## Exercise aim:
Your reply should hold every record exactly as given, with no pictures in it.

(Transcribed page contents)
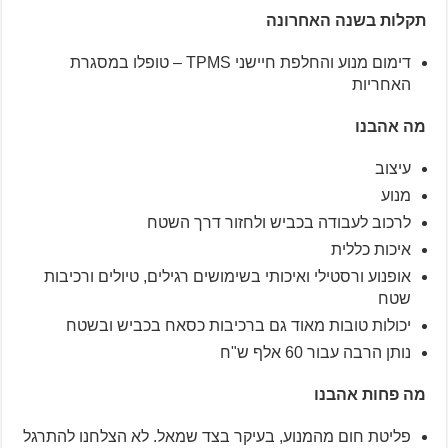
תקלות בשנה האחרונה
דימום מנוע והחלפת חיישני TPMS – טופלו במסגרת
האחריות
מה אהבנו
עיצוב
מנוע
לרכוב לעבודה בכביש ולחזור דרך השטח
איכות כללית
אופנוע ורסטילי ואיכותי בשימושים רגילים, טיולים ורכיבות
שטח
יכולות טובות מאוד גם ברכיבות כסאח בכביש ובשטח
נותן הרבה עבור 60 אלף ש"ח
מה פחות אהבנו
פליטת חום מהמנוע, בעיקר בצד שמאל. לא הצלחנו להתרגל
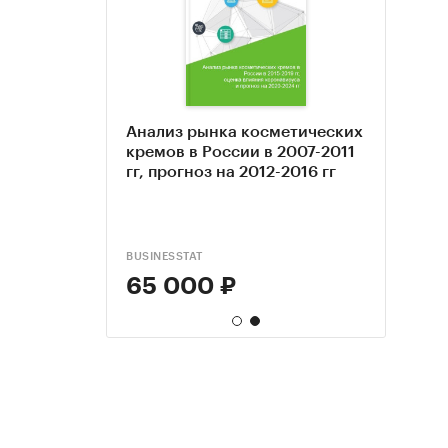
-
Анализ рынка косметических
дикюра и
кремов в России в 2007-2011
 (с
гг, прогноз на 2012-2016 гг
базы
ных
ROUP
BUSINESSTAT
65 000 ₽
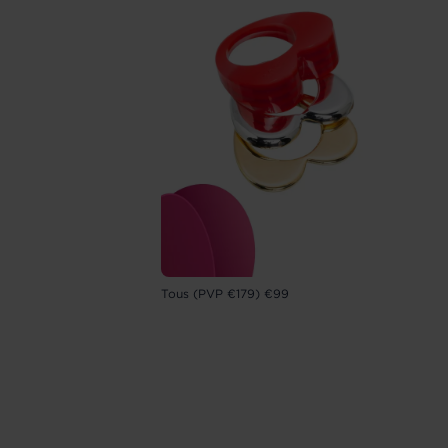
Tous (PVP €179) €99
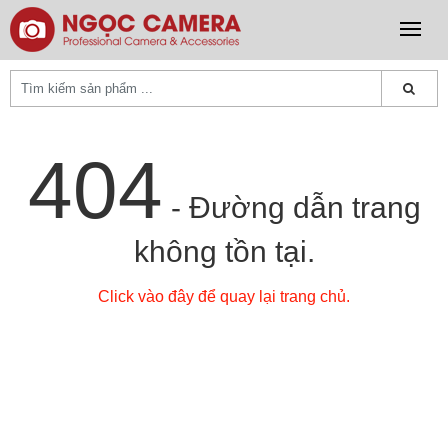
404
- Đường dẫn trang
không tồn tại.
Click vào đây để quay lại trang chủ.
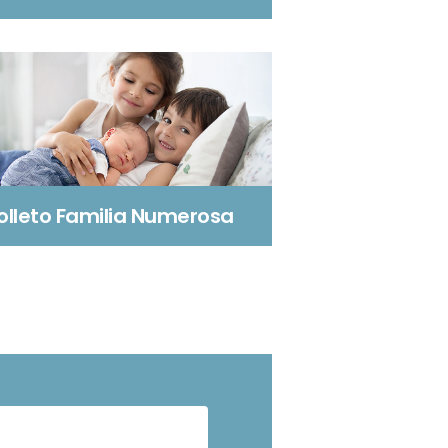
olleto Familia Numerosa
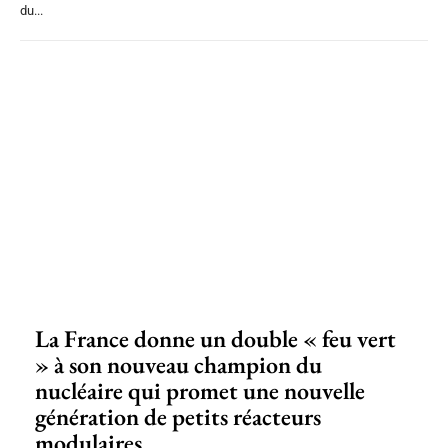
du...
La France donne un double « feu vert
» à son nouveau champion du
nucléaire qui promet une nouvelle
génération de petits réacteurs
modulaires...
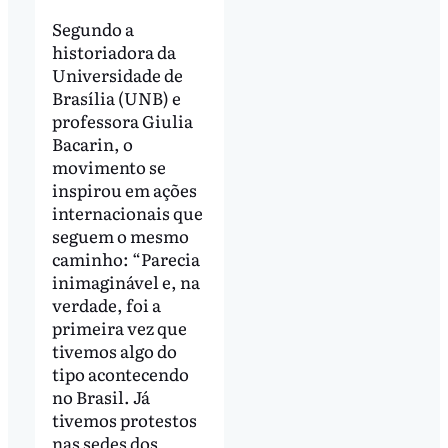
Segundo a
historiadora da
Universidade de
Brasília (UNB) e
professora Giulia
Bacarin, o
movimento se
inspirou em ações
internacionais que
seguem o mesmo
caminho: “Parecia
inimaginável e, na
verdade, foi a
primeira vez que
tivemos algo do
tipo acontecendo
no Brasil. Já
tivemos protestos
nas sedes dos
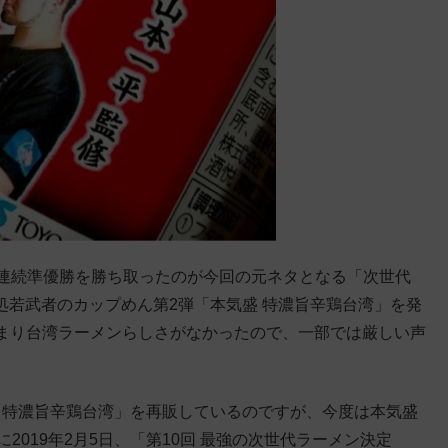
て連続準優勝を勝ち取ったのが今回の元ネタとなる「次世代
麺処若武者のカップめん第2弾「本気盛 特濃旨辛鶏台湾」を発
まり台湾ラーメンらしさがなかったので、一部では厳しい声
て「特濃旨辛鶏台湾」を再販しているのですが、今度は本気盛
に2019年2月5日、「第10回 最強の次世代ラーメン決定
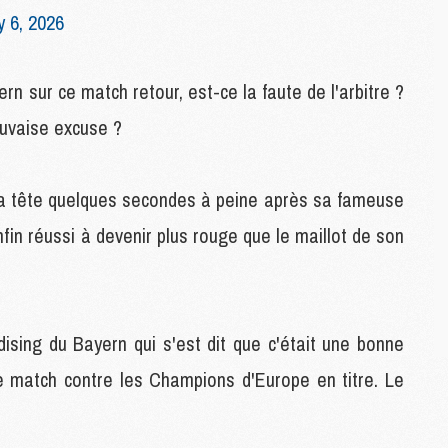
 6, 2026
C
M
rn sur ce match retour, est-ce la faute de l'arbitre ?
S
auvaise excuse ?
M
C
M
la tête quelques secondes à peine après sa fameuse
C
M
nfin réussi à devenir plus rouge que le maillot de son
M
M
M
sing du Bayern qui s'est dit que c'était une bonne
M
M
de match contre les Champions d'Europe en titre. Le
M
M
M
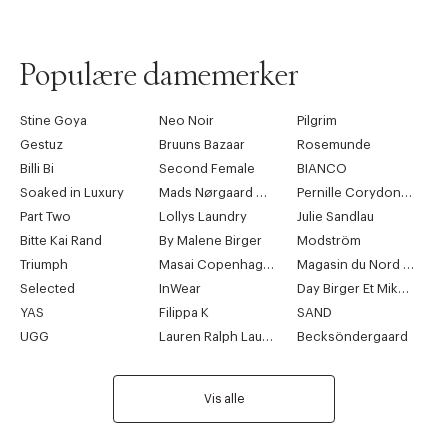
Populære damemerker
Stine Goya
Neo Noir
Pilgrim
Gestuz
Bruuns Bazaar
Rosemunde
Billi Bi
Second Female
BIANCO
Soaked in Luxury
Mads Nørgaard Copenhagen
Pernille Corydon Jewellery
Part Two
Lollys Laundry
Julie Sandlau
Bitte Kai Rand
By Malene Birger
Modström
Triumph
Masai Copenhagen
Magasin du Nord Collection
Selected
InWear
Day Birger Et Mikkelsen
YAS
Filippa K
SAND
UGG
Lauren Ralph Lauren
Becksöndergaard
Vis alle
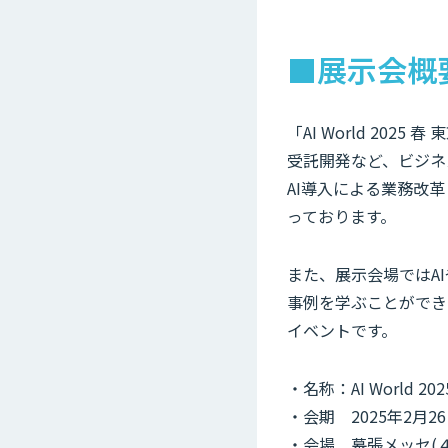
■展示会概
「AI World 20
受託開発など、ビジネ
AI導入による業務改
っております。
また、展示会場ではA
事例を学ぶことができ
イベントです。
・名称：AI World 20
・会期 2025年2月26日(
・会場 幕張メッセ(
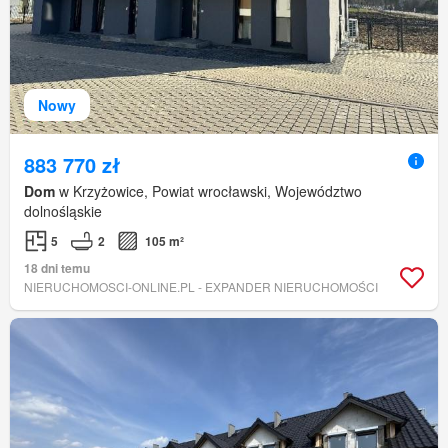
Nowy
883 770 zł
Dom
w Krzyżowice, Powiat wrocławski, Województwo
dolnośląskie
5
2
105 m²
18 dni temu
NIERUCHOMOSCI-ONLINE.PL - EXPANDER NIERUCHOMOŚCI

## Response to this task:
תקלות בשנה האחרונה
דימום מנוע והחלפת חיישני TPMS – טופלו במסגרת
האחריות
מה אהבנו
עיצוב
מנוע
לרכוב לעבודה בכביש ולחזור דרך השטח
איכות כללית
אופנוע ורסטילי ואיכותי בשימושים רגילים, טיולים ורכיבות
שטח
יכולות טובות מאוד גם ברכיבות כסאח בכביש ובשטח
נותן הרבה עבור 60 אלף ש"ח
מה פחות אהבנו
פליטת חום מהמנוע, בעיקר בצד שמאל. לא הצלחנו להתרגל
-
Анализ рынка косметических
дикюра и
кремов в России в 2007-2011
 (с
гг, прогноз на 2012-2016 гг
базы
ных
ROUP
BUSINESSTAT
65 000 ₽
Tous (PVP €179) €99
404
- Đường dẫn trang
không tồn tại.
Click vào đây để quay lại trang chủ.
olleto Familia Numerosa
du...
La France donne un double « feu vert
» à son nouveau champion du
nucléaire qui promet une nouvelle
génération de petits réacteurs
modulaires...
Segundo a
historiadora da
Universidade de
Brasília (UNB) e
professora Giulia
Bacarin, o
movimento se
inspirou em ações
internacionais que
seguem o mesmo
caminho: “Parecia
inimaginável e, na
verdade, foi a
primeira vez que
tivemos algo do
tipo acontecendo
no Brasil. Já
tivemos protestos
nas sedes dos
て連続準優勝を勝ち取ったのが今回の元ネタとなる「次世代
麺処若武者のカップめん第2弾「本気盛 特濃旨辛鶏台湾」を発
まり台湾ラーメンらしさがなかったので、一部では厳しい声
て「特濃旨辛鶏台湾」を再販しているのですが、今度は本気盛
に2019年2月5日、「第10回 最強の次世代ラーメン決定
 6, 2026
C
M
rn sur ce match retour, est-ce la faute de l'arbitre ?
S
auvaise excuse ?
M
C
M
la tête quelques secondes à peine après sa fameuse
C
M
nfin réussi à devenir plus rouge que le maillot de son
M
M
M
sing du Bayern qui s'est dit que c'était une bonne
M
M
de match contre les Champions d'Europe en titre. Le
M
M
M
Populære damemerker
Stine Goya
Neo Noir
Pilgrim
Gestuz
Bruuns Bazaar
Rosemunde
Billi Bi
Second Female
BIANCO
Soaked in Luxury
Mads Nørgaard Copenhagen
Pernille Corydon Jewellery
Part Two
Lollys Laundry
Julie Sandlau
Bitte Kai Rand
By Malene Birger
Modström
Triumph
Masai Copenhagen
Magasin du Nord Collection
Selected
InWear
Day Birger Et Mikkelsen
YAS
Filippa K
SAND
UGG
Lauren Ralph Lauren
Becksöndergaard
Vis alle
■展示会概
「AI World 20
受託開発など、ビジネ
AI導入による業務改
っております。
また、展示会場ではA
事例を学ぶことができ
イベントです。
・名称：AI World 20
・会期 2025年2月26日(
・会場 幕張メッセ(
Nowy
883 770 zł
Dom
w Krzyżowice, Powiat wrocławski, Województwo
dolnośląskie
5
2
105 m²
18 dni temu
NIERUCHOMOSCI-ONLINE.PL - EXPANDER NIERUCHOMOŚCI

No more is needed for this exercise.